### [Problem statement]
Please take the lines from the one holding "de nos bâtiments" through the one holding "PLAN CLIMAT_Plan d’actions" in the data below and copy them exactly.

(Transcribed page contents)
==================================================
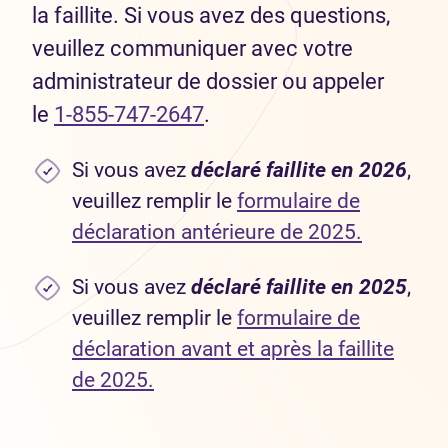
la faillite. Si vous avez des questions,
veuillez communiquer avec votre
administrateur de dossier ou appeler
le
1-855-747-2647
.
Si vous avez
déclaré faillite en 2026
,
veuillez remplir le
formulaire de
(Ouvre da
(Ouvre da
déclaration antérieure de 2025.
Si vous avez
déclaré faillite en 2025
,
veuillez remplir le
formulaire de
déclaration avant et après la faillite
(Ouvre dans un nouvel onglet)
(Ouvre dans un nouvel onglet)
de 2025.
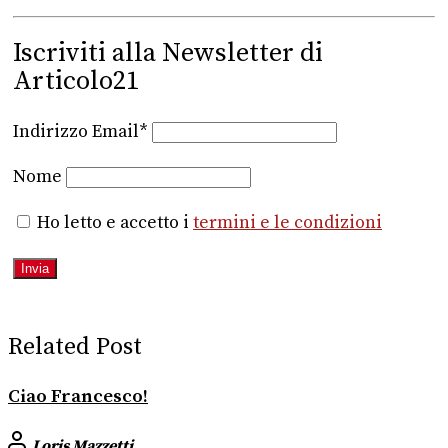
Iscriviti alla Newsletter di
Articolo21
Indirizzo Email*
Nome
Ho letto e accetto i
termini e le condizioni
Related Post
Ciao Francesco!
Loris Mazzetti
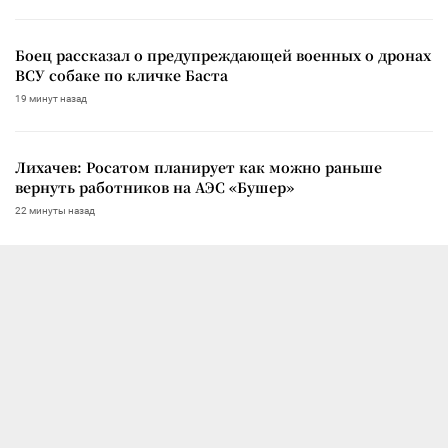
Боец рассказал о предупреждающей военных о дронах
ВСУ собаке по кличке Баста
19 минут назад
Лихачев: Росатом планирует как можно раньше
вернуть работников на АЭС «Бушер»
22 минуты назад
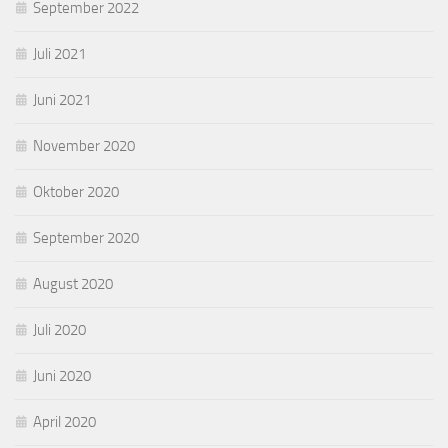
September 2022
Juli 2021
Juni 2021
November 2020
Oktober 2020
September 2020
August 2020
Juli 2020
Juni 2020
April 2020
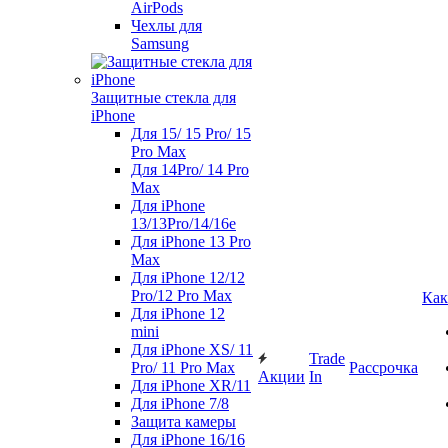
AirPods
Чехлы для
Samsung
Защитные стекла для
iPhone
Для 15/ 15 Pro/ 15
Pro Max
Для 14Pro/ 14 Pro
Max
Для iPhone
13/13Pro/14/16e
Для iPhone 13 Pro
Max
Для iPhone 12/12
Pro/12 Pro Max
Как
Для iPhone 12
mini
Для iPhone XS/ 11
Trade
Pro/ 11 Pro Max
Рассрочка
Акции
In
Для iPhone XR/11
Для iPhone 7/8
Защита камеры
Для iPhone 16/16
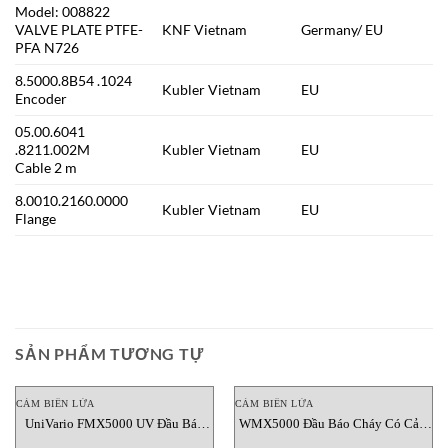
Model: 008822
VALVE PLATE PTFE-
KNF Vietnam
Germany/ EU
PFA N726
8.5000.8B54 .1024
Kubler Vietnam
EU
Encoder
05.00.6041
.8211.002M
Kubler Vietnam
EU
Cable 2 m
8.0010.2160.0000
Kubler Vietnam
EU
Flange
SẢN PHẨM TƯƠNG TỰ
CẢM BIẾN LỬA
CẢM BIẾN LỬA
UniVario FMX5000 UV Đầu Báo
WMX5000 Đầu Báo Cháy Có Cảm
Lửa MiniMax Việt Nam
Biến Nhiệt Bằng Thép Không Gỉ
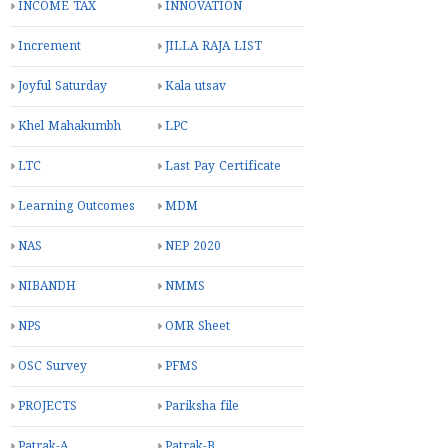
INCOME TAX
INNOVATION
Increment
JILLA RAJA LIST
Joyful Saturday
Kala utsav
Khel Mahakumbh
LPC
LTC
Last Pay Certificate
Learning Outcomes
MDM
NAS
NEP 2020
NIBANDH
NMMS
NPS
OMR Sheet
OSC Survey
PFMS
PROJECTS
Pariksha file
Patrak-A
Patrak-B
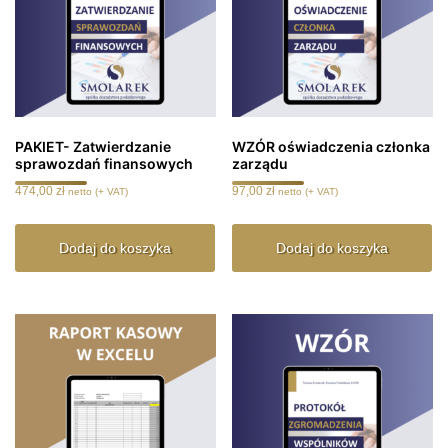
PAKIET- Zatwierdzanie
WZÓR oświadczenia członka
sprawozdań finansowych
zarządu
474,00
zł
97,00
zł
netto (+ VAT)
netto (+ VAT)
Dodaj do koszyka
Dodaj do koszyka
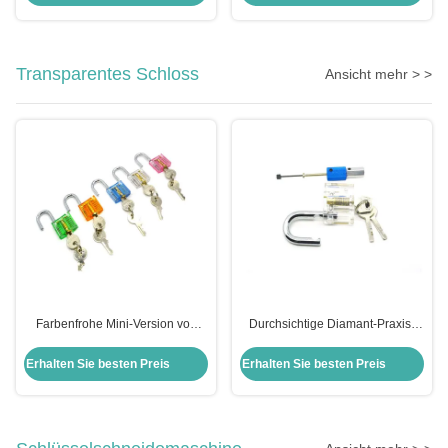
Transparentes Schloss
Ansicht mehr > >
Farbenfrohe Mini-Version von
Durchsichtige Diamant-Praxis-
Word Transparent Praxis Schloss
Hängeschloss Pick Lock Kit
Set 5pcs
Kombination von Ausrüstung
Erhalten Sie besten Preis
Erhalten Sie besten Preis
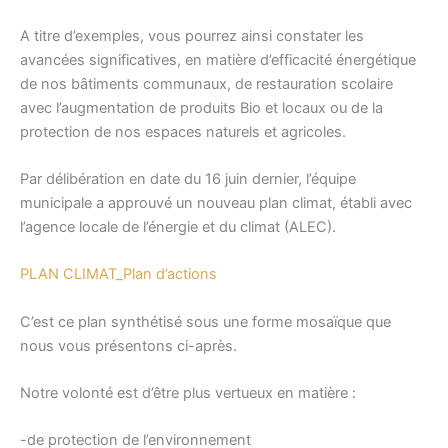
A titre d’exemples, vous pourrez ainsi constater les
avancées significatives, en matière d’efficacité énergétique
de nos bâtiments communaux, de restauration scolaire
avec l’augmentation de produits Bio et locaux ou de la
protection de nos espaces naturels et agricoles.
Par délibération en date du 16 juin dernier, l’équipe
municipale a approuvé un nouveau plan climat, établi avec
l’agence locale de l’énergie et du climat (ALEC).
PLAN CLIMAT_Plan d’actions
C’est ce plan synthétisé sous une forme mosaïque que
nous vous présentons ci-après.
Notre volonté est d’être plus vertueux en matière :
-de protection de l’environnement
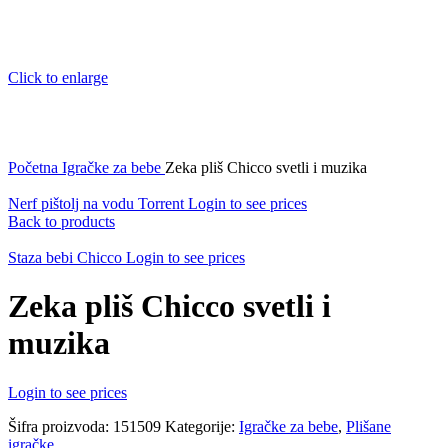
Click to enlarge
Početna
Igračke za bebe
Zeka pliš Chicco svetli i muzika
Nerf pištolj na vodu Torrent
Login to see prices
Back to products
Staza bebi Chicco
Login to see prices
Zeka pliš Chicco svetli i
muzika
Login to see prices
Šifra proizvoda:
151509
Kategorije:
Igračke za bebe
,
Plišane
igračke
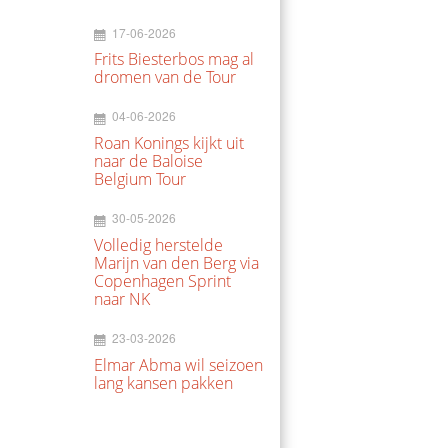
17-06-2026
Frits Biesterbos mag al
dromen van de Tour
04-06-2026
Roan Konings kijkt uit
naar de Baloise
Belgium Tour
30-05-2026
Volledig herstelde
Marijn van den Berg via
Copenhagen Sprint
naar NK
23-03-2026
Elmar Abma wil seizoen
lang kansen pakken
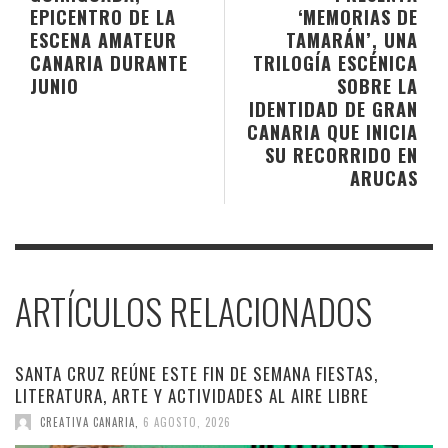
EPICENTRO DE LA
‘MEMORIAS DE
ESCENA AMATEUR
TAMARÁN’, UNA
CANARIA DURANTE
TRILOGÍA ESCÉNICA
JUNIO
SOBRE LA
IDENTIDAD DE GRAN
CANARIA QUE INICIA
SU RECORRIDO EN
ARUCAS
ARTÍCULOS RELACIONADOS
SANTA CRUZ REÚNE ESTE FIN DE SEMANA FIESTAS,
LITERATURA, ARTE Y ACTIVIDADES AL AIRE LIBRE
CREATIVA CANARIA
,
6 AGOSTO, 2026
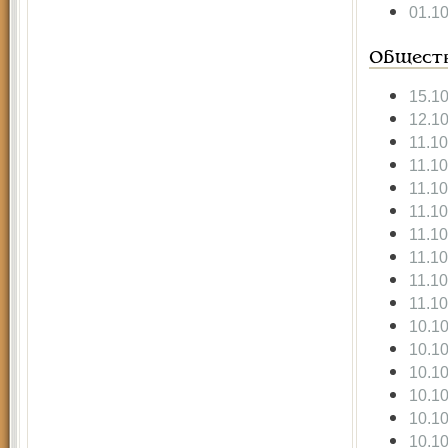
01.1
Общест
15.1
12.1
11.1
11.1
11.1
11.1
11.1
11.1
11.1
11.1
10.1
10.1
10.1
10.1
10.1
10.1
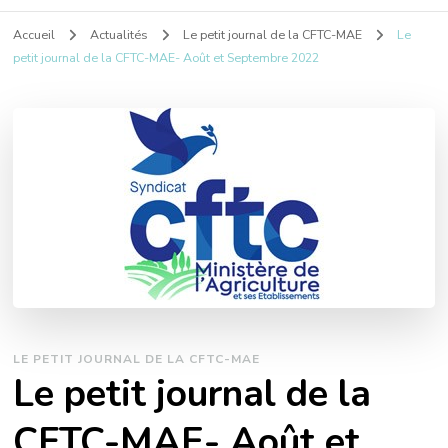
Accueil
Actualités
Le petit journal de la CFTC-MAE
Le
petit journal de la CFTC-MAE- Août et Septembre 2022
LE PETIT JOURNAL DE LA CFTC-MAE
Le petit journal de la
CFTC-MAE- Août et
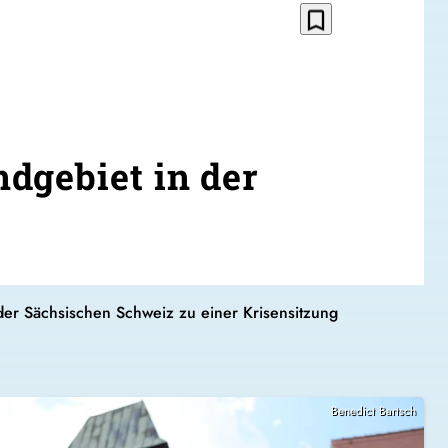
bookmark_border
dgebiet in der
der Sächsischen Schweiz zu einer Krisensitzung
Benedict Bartsch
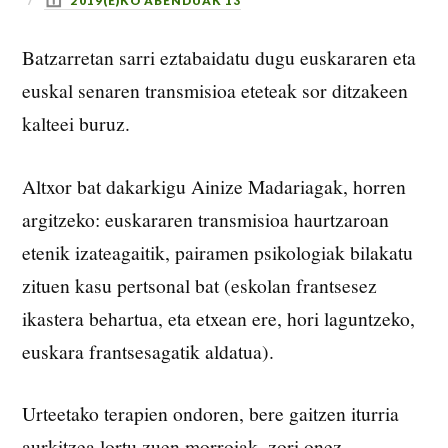
2019(E)KO ABENDUAK 13
Batzarretan sarri eztabaidatu dugu euskararen eta
euskal senaren transmisioa eteteak sor ditzakeen
kalteei buruz.
Altxor bat dakarkigu Ainize Madariagak, horren
argitzeko: euskararen transmisioa haurtzaroan
etenik izateagaitik, pairamen psikologiak bilakatu
zituen kasu pertsonal bat (eskolan frantsesez
ikastera behartua, eta etxean ere, hori laguntzeko,
euskara frantsesagatik aldatua).
Urteetako terapien ondoren, bere gaitzen iturria
aurkitzea lortu zuen morroiak, zori onez.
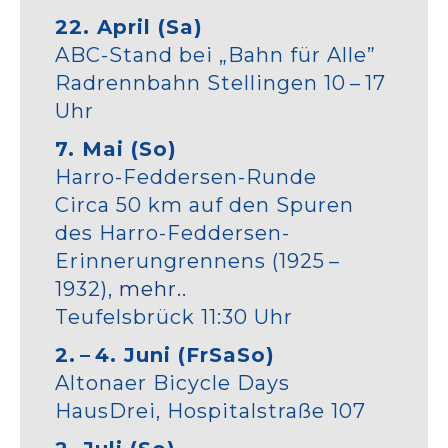
22. April (Sa)
ABC-Stand bei
„Bahn für Alle”
Radrennbahn Stellingen 10 – 17
Uhr
7. Mai (So)
Harro-Feddersen-Runde
Circa 50 km auf den Spuren
des Harro-Feddersen-
Erinnerungrennens (1925 –
1932),
mehr..
Teufelsbrück 11:30 Uhr
2. – 4. Juni (FrSaSo)
Altonaer Bicycle Days
HausDrei, Hospitalstraße 107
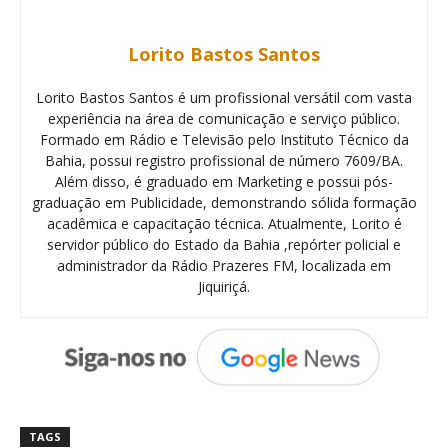
Lorito Bastos Santos
Lorito Bastos Santos é um profissional versátil com vasta
experiência na área de comunicação e serviço público.
Formado em Rádio e Televisão pelo Instituto Técnico da
Bahia, possui registro profissional de número 7609/BA.
Além disso, é graduado em Marketing e possui pós-
graduação em Publicidade, demonstrando sólida formação
acadêmica e capacitação técnica. Atualmente, Lorito é
servidor público do Estado da Bahia ,repórter policial e
administrador da Rádio Prazeres FM, localizada em
Jiquiriçá.
TAGS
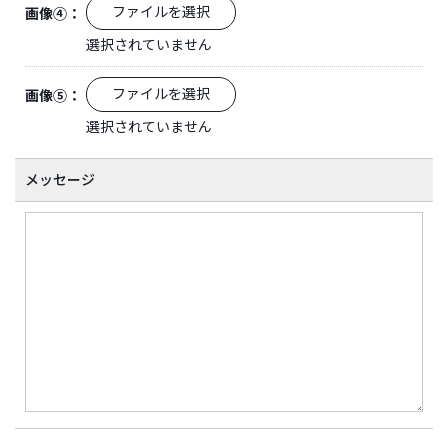
ファイルを選択
画像④：
選択されていません
ファイルを選択
画像⑤：
選択されていません
メッセージ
==================================================
### [Output of the exercise]
de nos bâtiments communaux, de restauration scolaire
avec l’augmentation de produits Bio et locaux ou de la
protection de nos espaces naturels et agricoles.
Par délibération en date du 16 juin dernier, l’équipe
municipale a approuvé un nouveau plan climat, établi avec
l’agence locale de l’énergie et du climat (ALEC).
PLAN CLIMAT_Plan d’actions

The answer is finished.